電子値札を活用したダイナミックプライシング

 現状、価格変更の際には、一つひとつの値札を従業員が手作業で付け替えており、非常に工数が掛かっている上、需給に応じたタイムリーな価格変更を行うことができない。この課題に対して、トライアルカンパニーやファミリーマートは電子値札を導入し、従業員の業務効率化に挑戦している。加えて、需給に応じたダイナミックプライシングにもトライしている。さらに、ファミリーマートでは、従業員募集やセール情報などを適宜表示することで顧客へのメッセージや販売促進などにも活用している。

カメラ画像を活用した欠品把握と売り場作りの最適化

 トライアルカンパニーでは、商品棚の上部にカメラを設置することで、常時、在庫状況や顧客の行動データを取得し、適切なタイミングでの商品補充や顧客属性に合わせた品ぞろえの最適化に取り組んでいる。また、ファミリーマートでは、店内に設置したカメラで欠品を検知し、従業員が装着するウェアラブルデバイスへ通知。通知を受けた従業員は、デバイスに表示される欠品している商品と位置を見ながら、スムーズに商品補充を行える。

海外事例から学ぶ“顧客視点に立ったサービス設計”の重要性

 米国や中国では、小売店舗でのデジタル技術を活用した取り組みが非常に進んでいる。両国の事例に共通したリアル店舗のデジタル化の要訣とは、“顧客視点に立ったサービス設計”と考える。

顧客視点の欠如による失敗

 2017年以降、中国では完全無人コンビニが乱立した。小スペースへの出店によるテナント料の削減と人件費の削減により、既存の店舗よりも少ない売り上げで多くの利益が得られるといううたい文句であった。日本の小売業界からも、人手不足の解決につながる新たな店舗フォーマットとして、大きな注目を集めていた。しかし、現状、無人コンビニのほとんどが閉店してしまっている。その原因は、“顧客視点を欠いたビジネスモデル”と考えられる。

 無人コンビニは、小スペースであるが故に商品バリエーションが少ない上、従業員による売場管理が実施されなかったため、大量の欠品が発生したり、商品が乱雑に並んでいたり、鮮度管理が適切に行われていなかったりなど、顧客の購買意欲をそぐような売り場となってしまっていた。また、顧客にとっては、事前にアプリを登録して入店ゲートで専用のアプリを立ち上げ、表示されたQR(二次元)コードを読み取らなければ入店できないといった手間が発生する。近くに気軽に入れて、鮮度管理の行き届いた商品がきれいに陳列されている店舗があれば、そちらを選択するのは想像に難くない。

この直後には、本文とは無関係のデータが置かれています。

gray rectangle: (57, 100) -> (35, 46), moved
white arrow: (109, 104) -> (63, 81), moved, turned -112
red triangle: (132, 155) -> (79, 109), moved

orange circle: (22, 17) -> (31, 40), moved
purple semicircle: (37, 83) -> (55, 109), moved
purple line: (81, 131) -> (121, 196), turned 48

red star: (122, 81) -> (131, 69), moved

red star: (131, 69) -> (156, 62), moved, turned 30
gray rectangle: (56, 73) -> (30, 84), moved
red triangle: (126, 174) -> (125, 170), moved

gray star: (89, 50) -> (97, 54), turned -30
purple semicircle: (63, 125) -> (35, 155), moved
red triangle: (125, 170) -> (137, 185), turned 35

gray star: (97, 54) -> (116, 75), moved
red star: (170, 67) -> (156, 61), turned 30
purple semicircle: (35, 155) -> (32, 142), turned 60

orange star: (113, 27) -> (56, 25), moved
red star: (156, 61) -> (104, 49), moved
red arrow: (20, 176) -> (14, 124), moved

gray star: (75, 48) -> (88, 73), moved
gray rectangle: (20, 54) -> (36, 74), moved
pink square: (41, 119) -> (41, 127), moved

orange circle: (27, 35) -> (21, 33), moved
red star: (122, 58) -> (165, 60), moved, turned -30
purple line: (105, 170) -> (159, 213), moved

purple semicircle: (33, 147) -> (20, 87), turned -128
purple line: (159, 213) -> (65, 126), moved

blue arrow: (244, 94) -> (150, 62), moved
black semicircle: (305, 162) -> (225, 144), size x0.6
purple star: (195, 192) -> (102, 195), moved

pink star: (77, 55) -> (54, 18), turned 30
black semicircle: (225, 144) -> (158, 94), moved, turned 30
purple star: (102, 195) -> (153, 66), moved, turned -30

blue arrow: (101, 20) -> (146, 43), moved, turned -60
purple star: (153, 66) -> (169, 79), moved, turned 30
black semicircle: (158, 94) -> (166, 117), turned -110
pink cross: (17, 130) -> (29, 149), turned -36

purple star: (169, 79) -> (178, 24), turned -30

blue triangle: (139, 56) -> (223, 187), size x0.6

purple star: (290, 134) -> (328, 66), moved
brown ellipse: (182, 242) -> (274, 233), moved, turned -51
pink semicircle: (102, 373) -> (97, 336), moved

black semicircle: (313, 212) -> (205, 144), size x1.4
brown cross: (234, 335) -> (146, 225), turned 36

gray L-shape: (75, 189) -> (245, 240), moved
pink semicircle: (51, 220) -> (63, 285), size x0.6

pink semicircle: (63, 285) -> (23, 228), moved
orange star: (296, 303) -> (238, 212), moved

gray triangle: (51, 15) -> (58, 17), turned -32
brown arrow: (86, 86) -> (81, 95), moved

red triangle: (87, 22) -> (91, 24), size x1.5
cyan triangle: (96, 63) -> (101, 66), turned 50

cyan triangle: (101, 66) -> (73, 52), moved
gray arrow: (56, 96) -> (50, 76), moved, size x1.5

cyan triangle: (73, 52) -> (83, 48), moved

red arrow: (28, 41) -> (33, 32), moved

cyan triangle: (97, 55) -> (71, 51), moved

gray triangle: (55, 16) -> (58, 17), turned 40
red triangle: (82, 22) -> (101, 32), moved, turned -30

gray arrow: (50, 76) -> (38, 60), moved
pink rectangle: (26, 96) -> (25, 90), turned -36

 中国無人店舗を運営するBingoBoxによると、中国の一般的なコンビニに比べて無人コンビニの運用コストはわずか15%にとどまるため、1日の売り上げが約1万5000円の場合、2年で投資コストを回収できると試算していたが、2018年9月中旬時点で293あった店舗のうち、1日の売り上げが1万5000円を超えていたのはわずか40店舗であった。逆に108店舗は1日の売り上げが4500円にすら及んでいなかったとする報告もある。

 同様に、顧客視点が欠如していたがために失敗した事例としてWalmartが挙げられる。同社は、無人レジ店舗の「Amazon Go」に対抗し、消費者自らがスマートフォンでバーコードを読み取り決済する「Scan&Go」方式の実証実験に取り組んだ。しかし、「顧客のアプリ使用率の低さ」と「万引き」により、発表からわずか4カ月で実験の中止を発表した。これについて、全米食品商業労組の「Making Change at Walmart」を率いるRandy Parraz氏は、「レジ業務のコスト削減を目的として、顧客自身に決済を担わせるような考えは、顧客に納得してもらえない」と語っている。